### Task
Exact copy, pictures excluded: reproduce every record below.

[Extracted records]
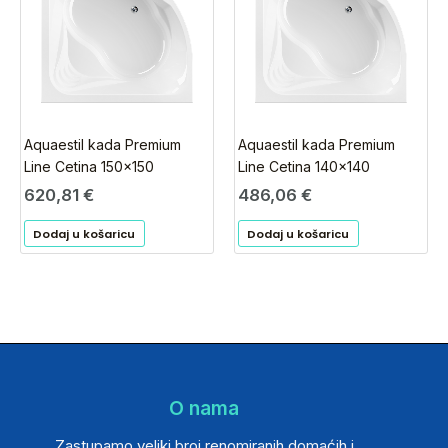
Aquaestil kada Premium
Aquaestil kada Premium
Line Cetina 150×150
Line Cetina 140×140
620,81
€
486,06
€
Dodaj u košaricu
Dodaj u košaricu
O nama
Zastupamo veliki broj renomiranih domaćih i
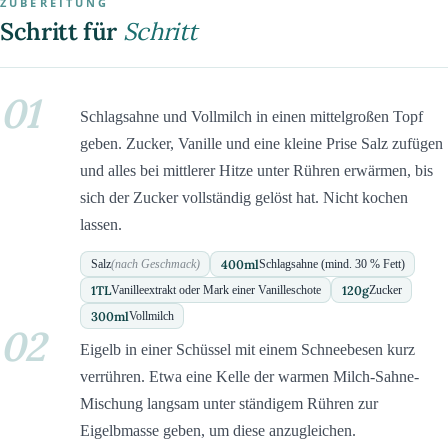
ZUBEREITUNG
Schritt für
Schritt
01
Schlagsahne und Vollmilch in einen mittelgroßen Topf
geben. Zucker, Vanille und eine kleine Prise Salz zufügen
und alles bei mittlerer Hitze unter Rühren erwärmen, bis
sich der Zucker vollständig gelöst hat. Nicht kochen
lassen.
400
ml
Salz
(nach Geschmack)
Schlagsahne (mind. 30 % Fett)
1
TL
120
g
Vanilleextrakt oder Mark einer Vanilleschote
Zucker
300
ml
Vollmilch
02
Eigelb in einer Schüssel mit einem Schneebesen kurz
verrühren. Etwa eine Kelle der warmen Milch-Sahne-
Mischung langsam unter ständigem Rühren zur
Eigelbmasse geben, um diese anzugleichen.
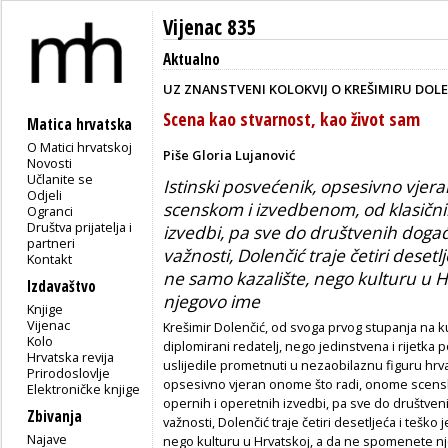
Vijenac 835
Aktualno
UZ ZNANSTVENI KOLOKVIJ O KREŠIMIRU DOLEN
Scena kao stvarnost, kao život sam
Matica hrvatska
O Matici hrvatskoj
Piše Gloria Lujanović
Novosti
Učlanite se
Istinski posvećenik, opsesivno vje
Odjeli
scenskom i izvedbenom, od klasični
Ogranci
Društva prijatelja i
izvedbi, pa sve do društvenih doga
partneri
važnosti, Dolenčić traje četiri desetl
Kontakt
ne samo kazalište, nego kulturu u 
Izdavaštvo
njegovo ime
Knjige
Vijenac
Krešimir Dolenčić, od svoga prvog stupanja na k
Kolo
diplomirani redatelj, nego jedinstvena i rijetka
Hrvatska revija
uslijedile prometnuti u nezaobilaznu figuru hrvat
Prirodoslovlje
opsesivno vjeran onome što radi, onome scens
Elektroničke knjige
opernih i operetnih izvedbi, pa sve do društven
Zbivanja
važnosti, Dolenčić traje četiri desetljeća i teško
Najave
nego kulturu u Hrvatskoj, a da ne spomenete n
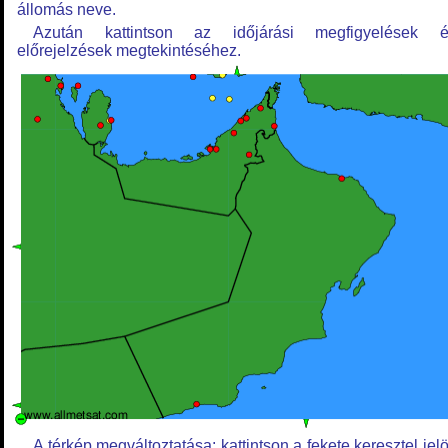
állomás neve.
Azután kattintson az időjárási megfigyelések é
előrejelzések megtekintéséhez.
A térkép megváltoztatása: kattintson a fekete keresztel jelö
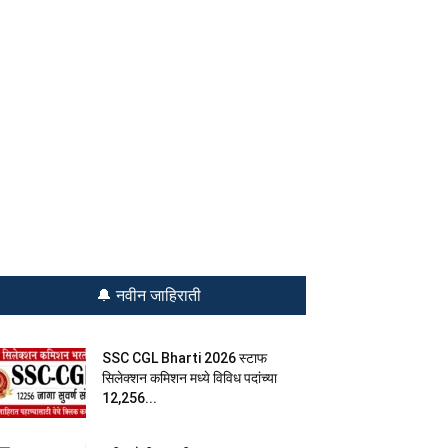
🔔 नवीन जाहिराती
SSC CGL Bharti 2026 स्टाफ
सिलेक्शन कमिशन मध्ये विविध पदांच्या
12,256...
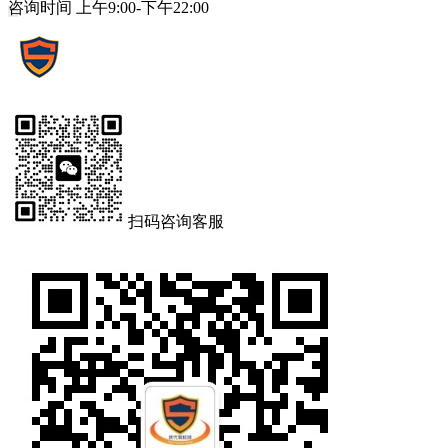
咨询时间 上午9:00-下午22:00
扫码咨询客服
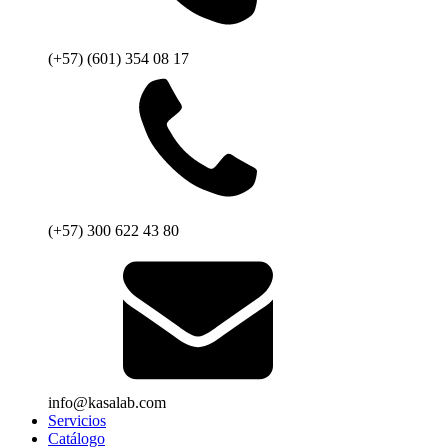
(+57) (601) 354 08 17
(+57) 300 622 43 80
info@kasalab.com
Servicios
Catálogo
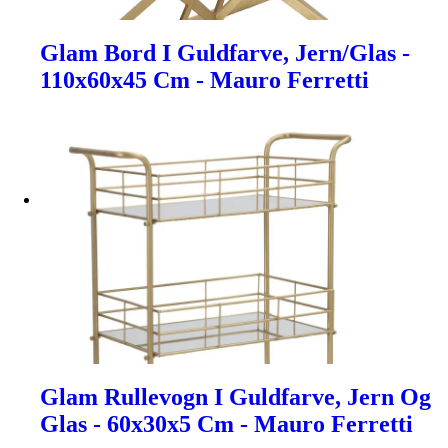
Glam Bord I Guldfarve, Jern/Glas -
110x60x45 Cm - Mauro Ferretti
Glam Rullevogn I Guldfarve, Jern Og
Glas - 60x30x5 Cm - Mauro Ferretti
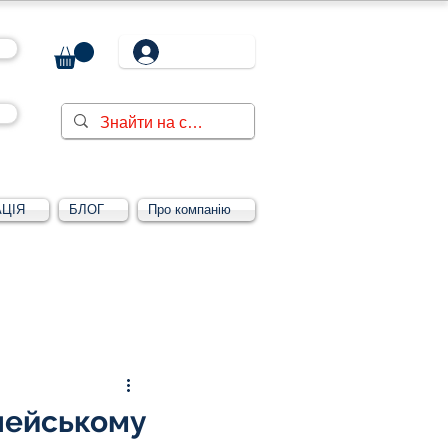
ЦІЯ
БЛОГ
Про компанію
Увійти/зареєструватися
пейському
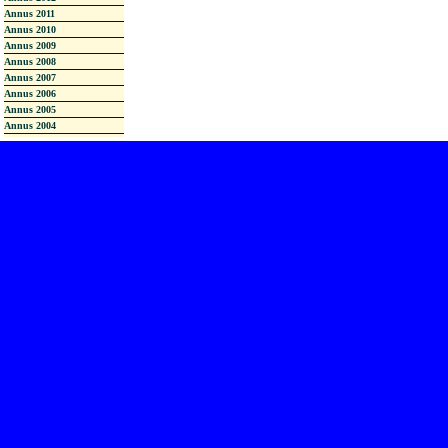
Annus 2011
Annus 2010
Annus 2009
Annus 2008
Annus 2007
Annus 2006
Annus 2005
Annus 2004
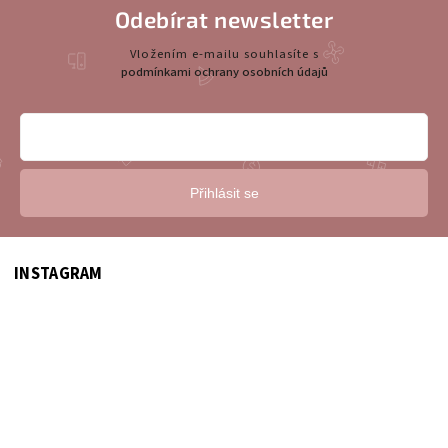
Odebírat newsletter
Vložením e-mailu souhlasíte s
podmínkami ochrany osobních údajů
Přihlásit se
INSTAGRAM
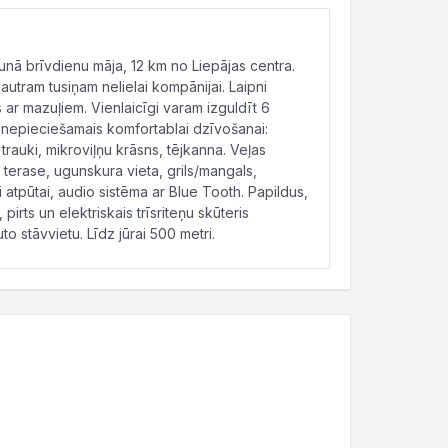
jaunā brīvdienu māja, 12 km no Liepājas centra.
jautram tusiņam nelielai kompānijai. Laipni
r mazuļiem. Vienlaicīgi varam izguldīt 6
s nepieciešamais komfortablai dzīvošanai:
 trauki, mikroviļņu krāsns, tējkanna. Veļas
ta terase, ugunskura vieta, grils/mangals,
i atpūtai, audio sistēma ar Blue Tooth. Papildus,
rts un elektriskais trīsriteņu skūteris
to stāvvietu. Līdz jūrai 500 metri.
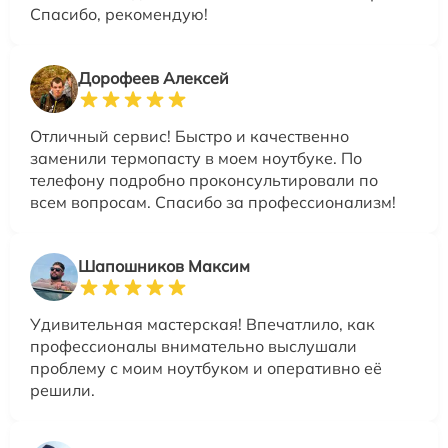
Спасибо, рекомендую!
Дорофеев Алексей
Отличный сервис! Быстро и качественно
заменили термопасту в моем ноутбуке. По
телефону подробно проконсультировали по
всем вопросам. Спасибо за профессионализм!
Шапошников Максим
Удивительная мастерская! Впечатлило, как
профессионалы внимательно выслушали
проблему с моим ноутбуком и оперативно её
решили.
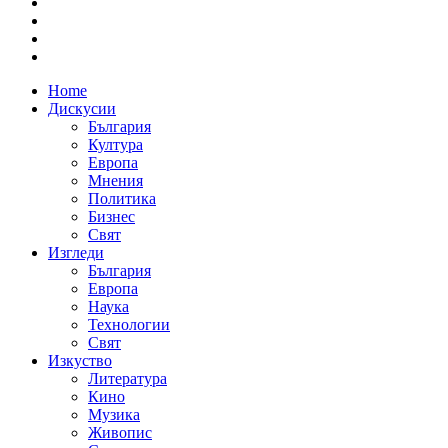
Home
Дискусии
България
Култура
Европа
Мнения
Политика
Бизнес
Свят
Изгледи
България
Европа
Наука
Технологии
Свят
Изкуство
Литература
Кино
Музика
Живопис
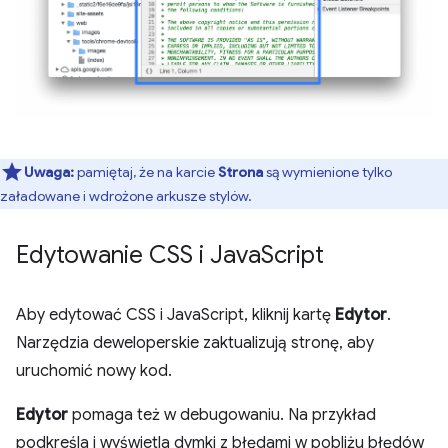
Uwaga:
pamiętaj, że na karcie
Strona
są wymienione tylko
załadowane i wdrożone arkusze stylów.
Edytowanie CSS i Java
Script
Aby edytować CSS i JavaScript, kliknij kartę
Edytor
.
Narzędzia deweloperskie zaktualizują stronę, aby
uruchomić nowy kod.
Edytor
pomaga też w debugowaniu. Na przykład
podkreśla i wyświetla dymki z błędami w pobliżu błędów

### The completed task
Aquaestil kada Premium
Aquaestil kada Premium
Line Cetina 150×150
Line Cetina 140×140
620,81
€
486,06
€
Dodaj u košaricu
Dodaj u košaricu
O nama
Zastupamo veliki broj renomiranih domaćih i
ZUBEREITUNG
Schritt für
Schritt
01
Schlagsahne und Vollmilch in einen mittelgroßen Topf
geben. Zucker, Vanille und eine kleine Prise Salz zufügen
und alles bei mittlerer Hitze unter Rühren erwärmen, bis
sich der Zucker vollständig gelöst hat. Nicht kochen
lassen.
400
ml
Salz
(nach Geschmack)
Schlagsahne (mind. 30 % Fett)
1
TL
120
g
Vanilleextrakt oder Mark einer Vanilleschote
Zucker
300
ml
Vollmilch
02
Eigelb in einer Schüssel mit einem Schneebesen kurz
verrühren. Etwa eine Kelle der warmen Milch-Sahne-
Mischung langsam unter ständigem Rühren zur
Eigelbmasse geben, um diese anzugleichen.
Vijenac 835
Aktualno
UZ ZNANSTVENI KOLOKVIJ O KREŠIMIRU DOLEN
Scena kao stvarnost, kao život sam
Matica hrvatska
O Matici hrvatskoj
Piše Gloria Lujanović
Novosti
Učlanite se
Istinski posvećenik, opsesivno vje
Odjeli
scenskom i izvedbenom, od klasični
Ogranci
Društva prijatelja i
izvedbi, pa sve do društvenih doga
partneri
važnosti, Dolenčić traje četiri desetl
Kontakt
ne samo kazalište, nego kulturu u 
Izdavaštvo
njegovo ime
Knjige
Vijenac
Krešimir Dolenčić, od svoga prvog stupanja na k
Kolo
diplomirani redatelj, nego jedinstvena i rijetka
Hrvatska revija
uslijedile prometnuti u nezaobilaznu figuru hrvat
Prirodoslovlje
opsesivno vjeran onome što radi, onome scens
Elektroničke knjige
opernih i operetnih izvedbi, pa sve do društven
Zbivanja
važnosti, Dolenčić traje četiri desetljeća i teško
Najave
nego kulturu u Hrvatskoj, a da ne spomenete n
állomás neve.
Azután kattintson az időjárási megfigyelések é
előrejelzések megtekintéséhez.
A térkép megváltoztatása: kattintson a fekete keresztel jelö
🔔 नवीन जाहिराती
SSC CGL Bharti 2026 स्टाफ
सिलेक्शन कमिशन मध्ये विविध पदांच्या
12,256...
咨询时间 上午9:00-下午22:00
扫码咨询客服
(+57) (601) 354 08 17
(+57) 300 622 43 80
info@kasalab.com
Servicios
Catálogo
Glam Bord I Guldfarve, Jern/Glas -
110x60x45 Cm - Mauro Ferretti
Glam Rullevogn I Guldfarve, Jern Og
Glas - 60x30x5 Cm - Mauro Ferretti
ЦІЯ
БЛОГ
Про компанію
Увійти/зареєструватися
пейському
Annus 2011
Annus 2010
Annus 2009
Annus 2008
Annus 2007
Annus 2006
Annus 2005
Annus 2004
Odebírat newsletter
Vložením e-mailu souhlasíte s
podmínkami ochrany osobních údajů
Přihlásit se
INSTAGRAM
jaunā brīvdienu māja, 12 km no Liepājas centra.
jautram tusiņam nelielai kompānijai. Laipni
r mazuļiem. Vienlaicīgi varam izguldīt 6
s nepieciešamais komfortablai dzīvošanai:
 trauki, mikroviļņu krāsns, tējkanna. Veļas
ta terase, ugunskura vieta, grils/mangals,
i atpūtai, audio sistēma ar Blue Tooth. Papildus,
rts un elektriskais trīsriteņu skūteris
to stāvvietu. Līdz jūrai 500 metri.
Спасибо, рекомендую!
Дорофеев Алексей
Отличный сервис! Быстро и качественно
заменили термопасту в моем ноутбуке. По
телефону подробно проконсультировали по
всем вопросам. Спасибо за профессионализм!
Шапошников Максим
Удивительная мастерская! Впечатлило, как
профессионалы внимательно выслушали
проблему с моим ноутбуком и оперативно её
решили.
Home
Дискусии
България
Култура
Европа
Мнения
Политика
Бизнес
Свят
Изгледи
България
Европа
Наука
Технологии
Свят
Изкуство
Литература
Кино
Музика
Живопис
Uwaga:
pamiętaj, że na karcie
Strona
są wymienione tylko
załadowane i wdrożone arkusze stylów.
Edytowanie CSS i Java
Script
Aby edytować CSS i JavaScript, kliknij kartę
Edytor
.
Narzędzia deweloperskie zaktualizują stronę, aby
uruchomić nowy kod.
Edytor
pomaga też w debugowaniu. Na przykład
podkreśla i wyświetla dymki z błędami w pobliżu błędów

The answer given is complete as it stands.